Dataset entries
'''

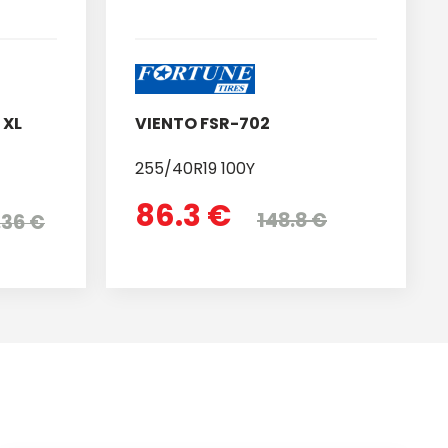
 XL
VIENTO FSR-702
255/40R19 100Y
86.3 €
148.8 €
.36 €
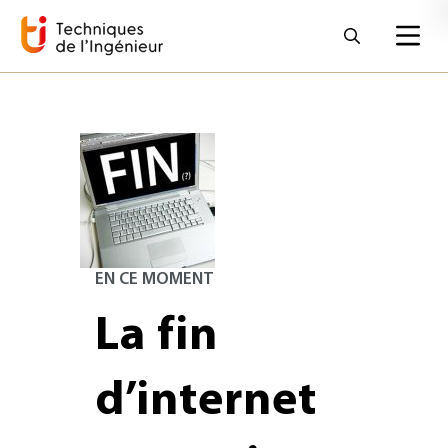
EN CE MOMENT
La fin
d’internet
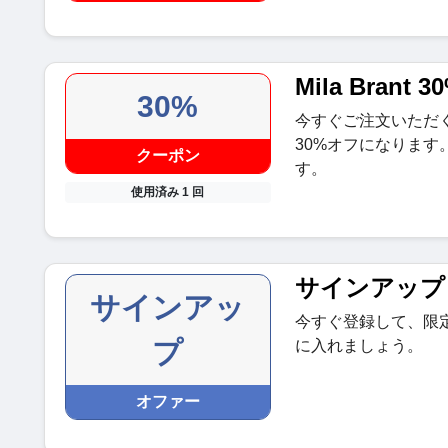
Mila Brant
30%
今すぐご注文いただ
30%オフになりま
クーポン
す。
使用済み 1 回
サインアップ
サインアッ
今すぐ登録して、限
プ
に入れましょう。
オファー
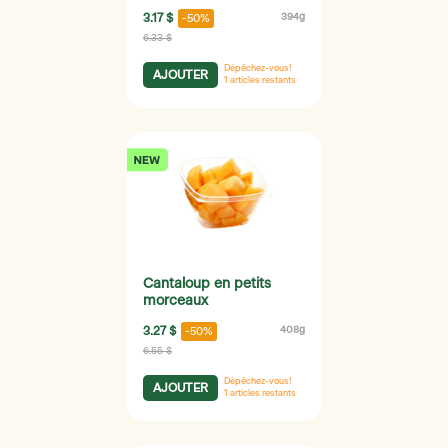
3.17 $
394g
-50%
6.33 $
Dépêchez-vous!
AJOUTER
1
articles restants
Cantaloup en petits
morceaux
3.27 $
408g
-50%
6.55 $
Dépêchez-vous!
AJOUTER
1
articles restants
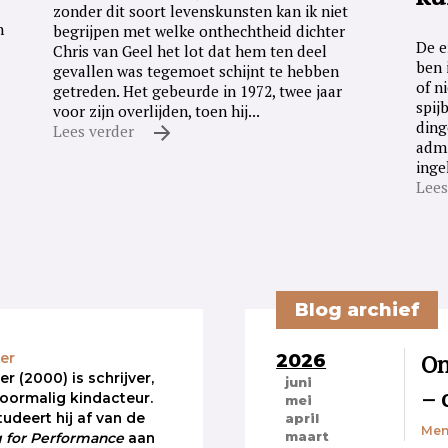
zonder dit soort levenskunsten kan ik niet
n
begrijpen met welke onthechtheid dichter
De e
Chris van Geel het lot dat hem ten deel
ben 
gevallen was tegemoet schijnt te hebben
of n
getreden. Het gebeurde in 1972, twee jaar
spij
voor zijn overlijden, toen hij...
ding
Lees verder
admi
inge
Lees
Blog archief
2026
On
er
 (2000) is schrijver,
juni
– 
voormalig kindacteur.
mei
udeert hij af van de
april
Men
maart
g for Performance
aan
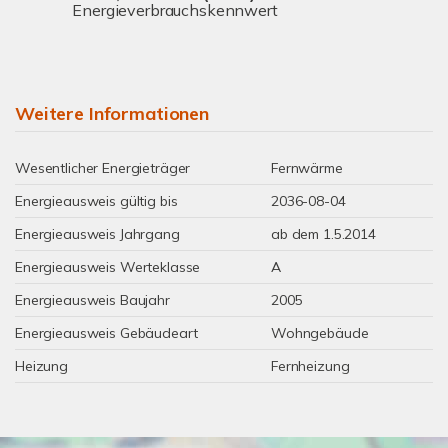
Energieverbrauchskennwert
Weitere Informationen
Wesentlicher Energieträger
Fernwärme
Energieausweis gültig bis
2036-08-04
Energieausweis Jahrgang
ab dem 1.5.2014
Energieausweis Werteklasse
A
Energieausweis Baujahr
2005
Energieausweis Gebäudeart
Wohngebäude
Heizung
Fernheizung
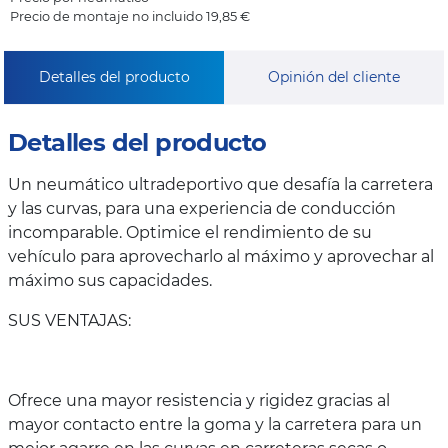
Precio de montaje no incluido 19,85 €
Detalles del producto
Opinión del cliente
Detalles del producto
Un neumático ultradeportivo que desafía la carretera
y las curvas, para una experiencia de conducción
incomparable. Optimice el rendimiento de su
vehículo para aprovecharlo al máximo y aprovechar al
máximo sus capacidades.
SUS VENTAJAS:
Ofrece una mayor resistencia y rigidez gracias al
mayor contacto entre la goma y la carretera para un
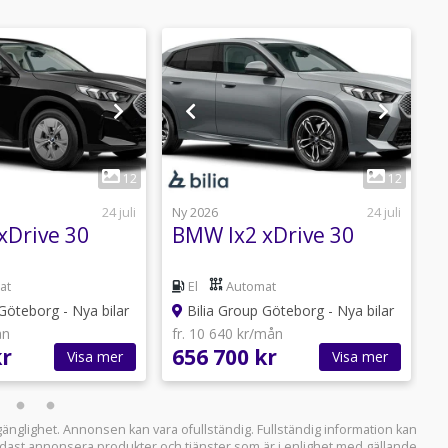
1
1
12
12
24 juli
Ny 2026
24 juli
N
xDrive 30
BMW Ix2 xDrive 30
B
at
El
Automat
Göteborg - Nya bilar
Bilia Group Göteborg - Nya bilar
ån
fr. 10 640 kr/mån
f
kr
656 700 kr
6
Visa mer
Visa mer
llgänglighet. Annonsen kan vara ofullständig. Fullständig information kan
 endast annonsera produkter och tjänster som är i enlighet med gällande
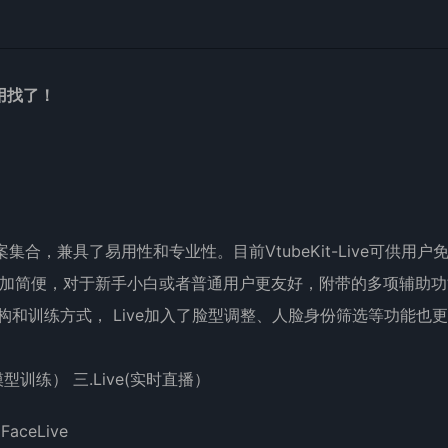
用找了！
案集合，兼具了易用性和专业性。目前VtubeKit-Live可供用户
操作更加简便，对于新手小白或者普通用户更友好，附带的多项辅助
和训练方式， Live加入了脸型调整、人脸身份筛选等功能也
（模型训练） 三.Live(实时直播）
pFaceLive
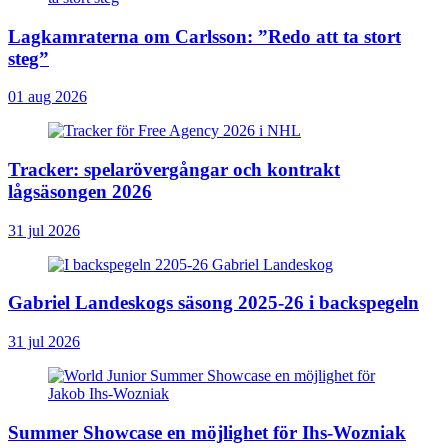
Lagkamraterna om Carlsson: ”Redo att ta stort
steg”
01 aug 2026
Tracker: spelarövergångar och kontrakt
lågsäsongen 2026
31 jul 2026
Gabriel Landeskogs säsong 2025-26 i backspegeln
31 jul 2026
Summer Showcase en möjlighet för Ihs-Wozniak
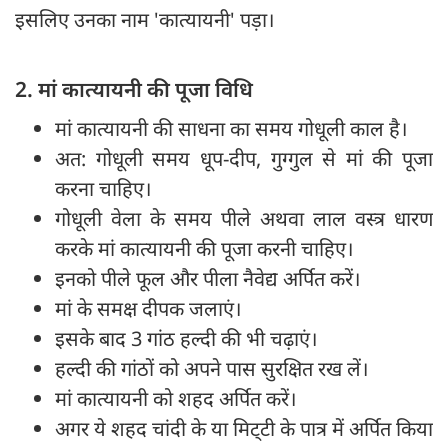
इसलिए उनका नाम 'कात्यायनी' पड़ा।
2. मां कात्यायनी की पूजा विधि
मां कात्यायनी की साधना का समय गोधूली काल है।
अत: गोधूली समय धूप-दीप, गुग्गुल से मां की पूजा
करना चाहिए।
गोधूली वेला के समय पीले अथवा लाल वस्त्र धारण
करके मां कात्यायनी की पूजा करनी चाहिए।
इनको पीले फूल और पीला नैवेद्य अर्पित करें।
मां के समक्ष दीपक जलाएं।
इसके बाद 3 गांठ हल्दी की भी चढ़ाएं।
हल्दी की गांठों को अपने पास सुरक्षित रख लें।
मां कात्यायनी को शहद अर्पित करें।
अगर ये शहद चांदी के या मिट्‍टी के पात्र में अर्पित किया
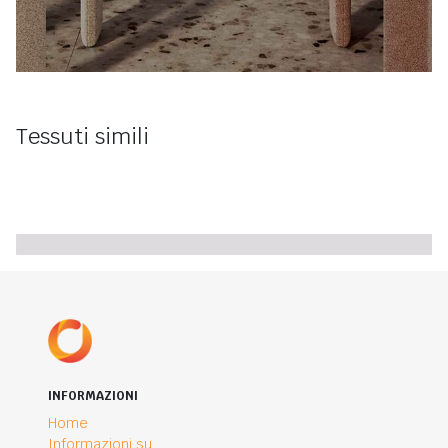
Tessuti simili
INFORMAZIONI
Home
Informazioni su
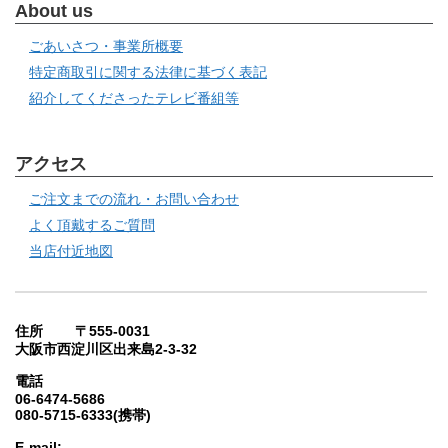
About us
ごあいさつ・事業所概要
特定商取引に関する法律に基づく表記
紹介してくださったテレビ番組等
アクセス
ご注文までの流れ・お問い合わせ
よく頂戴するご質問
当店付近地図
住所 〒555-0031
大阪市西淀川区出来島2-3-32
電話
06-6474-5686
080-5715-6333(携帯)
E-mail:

'''
'''

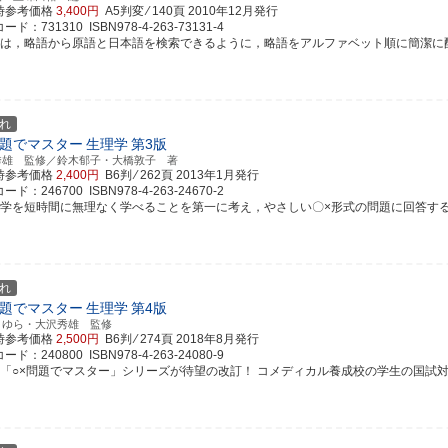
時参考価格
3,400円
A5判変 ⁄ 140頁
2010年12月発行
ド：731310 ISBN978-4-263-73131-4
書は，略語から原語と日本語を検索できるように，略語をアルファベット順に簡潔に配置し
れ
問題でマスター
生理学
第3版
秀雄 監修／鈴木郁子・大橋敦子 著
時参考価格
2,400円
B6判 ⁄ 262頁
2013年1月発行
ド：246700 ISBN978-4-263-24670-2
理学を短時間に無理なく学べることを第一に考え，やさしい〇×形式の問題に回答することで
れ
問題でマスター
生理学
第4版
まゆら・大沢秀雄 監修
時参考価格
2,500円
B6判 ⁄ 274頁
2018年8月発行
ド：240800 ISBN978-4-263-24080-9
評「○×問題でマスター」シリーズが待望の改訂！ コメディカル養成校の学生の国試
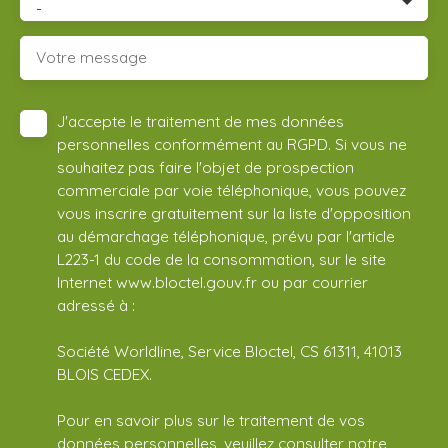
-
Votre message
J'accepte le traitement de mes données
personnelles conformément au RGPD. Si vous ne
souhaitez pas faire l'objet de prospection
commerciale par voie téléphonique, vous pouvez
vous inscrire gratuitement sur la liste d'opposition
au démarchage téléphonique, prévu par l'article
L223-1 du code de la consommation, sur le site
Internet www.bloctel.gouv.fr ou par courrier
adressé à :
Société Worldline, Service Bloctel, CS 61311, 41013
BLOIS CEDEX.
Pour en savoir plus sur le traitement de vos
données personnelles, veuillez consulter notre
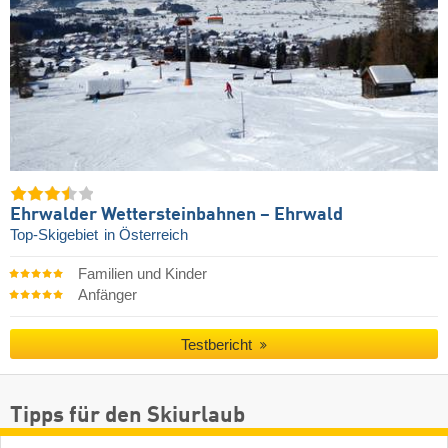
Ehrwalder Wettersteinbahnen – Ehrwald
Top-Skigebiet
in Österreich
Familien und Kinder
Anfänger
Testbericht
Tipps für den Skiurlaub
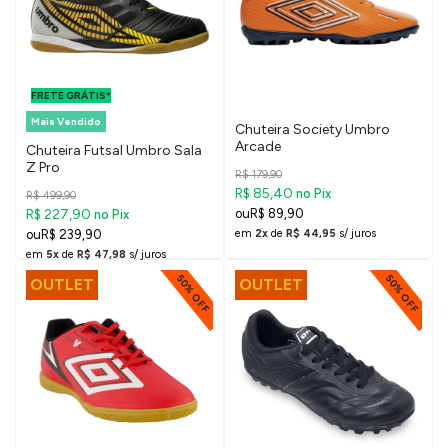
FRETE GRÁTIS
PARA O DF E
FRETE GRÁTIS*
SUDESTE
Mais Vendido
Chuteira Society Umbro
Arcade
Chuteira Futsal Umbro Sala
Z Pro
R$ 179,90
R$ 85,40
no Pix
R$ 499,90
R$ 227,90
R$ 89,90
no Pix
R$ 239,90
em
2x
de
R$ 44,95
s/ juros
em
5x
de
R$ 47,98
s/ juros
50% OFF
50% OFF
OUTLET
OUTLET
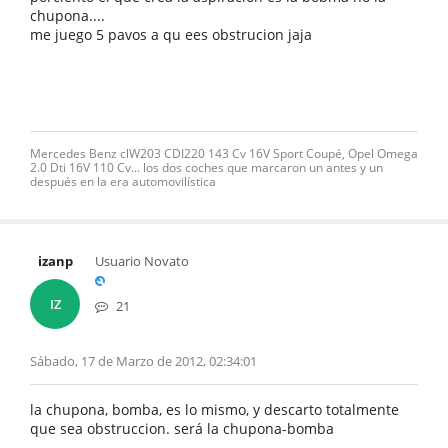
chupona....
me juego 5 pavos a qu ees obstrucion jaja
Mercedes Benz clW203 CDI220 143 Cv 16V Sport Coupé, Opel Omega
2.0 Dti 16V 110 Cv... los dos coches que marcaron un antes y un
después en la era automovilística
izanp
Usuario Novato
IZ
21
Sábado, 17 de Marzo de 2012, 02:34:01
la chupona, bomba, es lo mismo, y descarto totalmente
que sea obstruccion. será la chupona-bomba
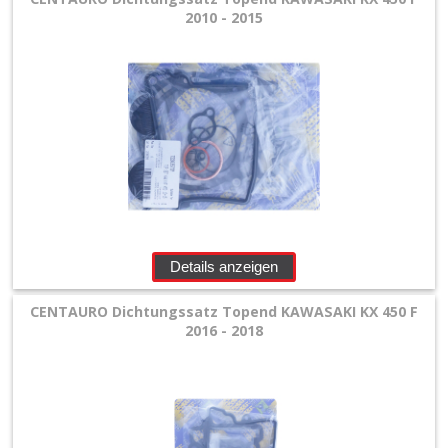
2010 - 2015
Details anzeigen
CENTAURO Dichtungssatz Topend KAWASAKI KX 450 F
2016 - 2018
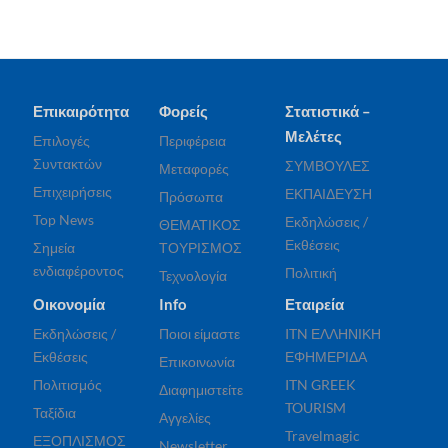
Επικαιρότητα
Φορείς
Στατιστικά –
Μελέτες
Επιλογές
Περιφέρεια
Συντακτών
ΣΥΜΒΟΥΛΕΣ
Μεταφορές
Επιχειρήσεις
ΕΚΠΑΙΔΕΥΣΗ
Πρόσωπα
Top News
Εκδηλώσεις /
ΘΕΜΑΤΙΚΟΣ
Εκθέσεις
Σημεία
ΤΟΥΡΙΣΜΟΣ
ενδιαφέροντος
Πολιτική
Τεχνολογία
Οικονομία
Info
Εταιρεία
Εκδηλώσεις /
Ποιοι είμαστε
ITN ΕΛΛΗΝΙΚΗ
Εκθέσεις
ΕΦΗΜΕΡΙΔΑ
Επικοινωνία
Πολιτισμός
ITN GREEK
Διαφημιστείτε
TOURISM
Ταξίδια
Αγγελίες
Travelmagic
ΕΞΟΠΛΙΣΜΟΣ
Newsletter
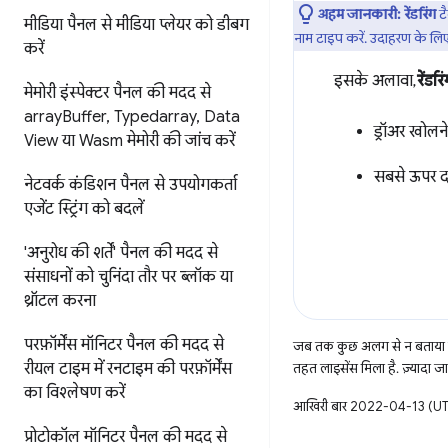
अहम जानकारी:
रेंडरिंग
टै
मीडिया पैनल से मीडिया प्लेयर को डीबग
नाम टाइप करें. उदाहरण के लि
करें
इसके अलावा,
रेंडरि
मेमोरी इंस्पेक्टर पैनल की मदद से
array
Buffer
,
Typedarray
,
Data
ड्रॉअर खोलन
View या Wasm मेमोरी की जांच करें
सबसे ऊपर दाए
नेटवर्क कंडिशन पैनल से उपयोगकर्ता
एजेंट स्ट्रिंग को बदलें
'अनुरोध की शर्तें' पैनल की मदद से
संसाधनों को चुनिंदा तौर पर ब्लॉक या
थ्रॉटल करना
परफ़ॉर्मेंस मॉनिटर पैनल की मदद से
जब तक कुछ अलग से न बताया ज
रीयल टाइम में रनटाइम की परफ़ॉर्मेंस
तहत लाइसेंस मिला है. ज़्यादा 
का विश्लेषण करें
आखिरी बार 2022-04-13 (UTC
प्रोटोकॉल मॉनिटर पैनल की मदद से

'''
'''

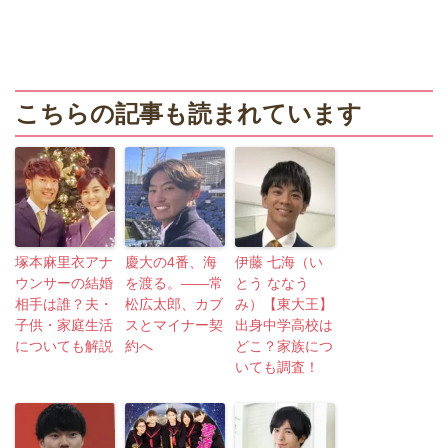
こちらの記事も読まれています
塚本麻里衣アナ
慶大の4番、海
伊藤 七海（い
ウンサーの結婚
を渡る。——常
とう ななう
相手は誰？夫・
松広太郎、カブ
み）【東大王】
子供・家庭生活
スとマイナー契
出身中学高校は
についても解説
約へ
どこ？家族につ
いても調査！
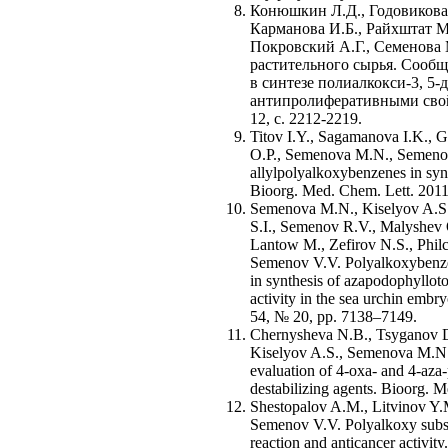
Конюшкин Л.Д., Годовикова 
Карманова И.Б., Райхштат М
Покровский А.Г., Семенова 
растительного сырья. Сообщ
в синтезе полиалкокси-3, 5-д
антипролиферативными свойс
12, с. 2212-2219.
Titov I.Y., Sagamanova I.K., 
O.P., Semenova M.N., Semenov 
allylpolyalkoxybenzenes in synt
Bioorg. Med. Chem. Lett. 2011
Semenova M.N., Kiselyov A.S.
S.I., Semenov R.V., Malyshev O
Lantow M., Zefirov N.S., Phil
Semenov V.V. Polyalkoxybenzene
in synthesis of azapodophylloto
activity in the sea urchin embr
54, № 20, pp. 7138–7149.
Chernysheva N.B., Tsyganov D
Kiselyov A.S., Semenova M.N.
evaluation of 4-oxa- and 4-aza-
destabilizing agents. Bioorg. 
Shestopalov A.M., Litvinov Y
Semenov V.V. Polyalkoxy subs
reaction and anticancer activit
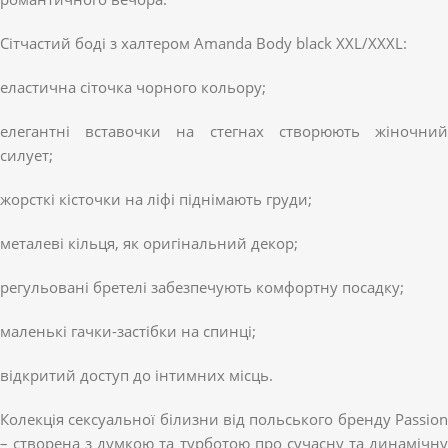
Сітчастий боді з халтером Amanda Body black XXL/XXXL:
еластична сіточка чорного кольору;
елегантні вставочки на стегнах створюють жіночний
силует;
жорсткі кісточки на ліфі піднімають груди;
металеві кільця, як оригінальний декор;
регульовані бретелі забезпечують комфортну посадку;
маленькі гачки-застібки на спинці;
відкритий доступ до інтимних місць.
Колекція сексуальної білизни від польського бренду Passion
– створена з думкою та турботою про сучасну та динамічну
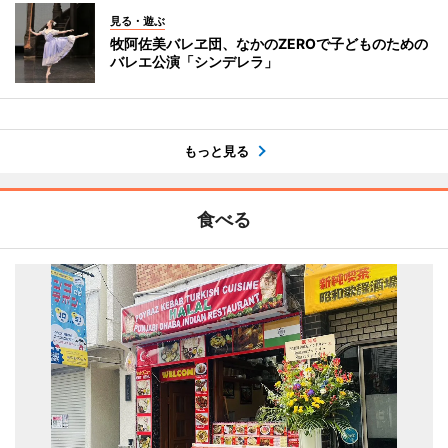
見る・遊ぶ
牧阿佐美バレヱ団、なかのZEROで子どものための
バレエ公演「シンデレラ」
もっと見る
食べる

'''

TASK REQUIREMENTS:
Find the lines above that contain the string "Semenova" and answer with how many there are, nothing else.

YOUR RESPONSE:
3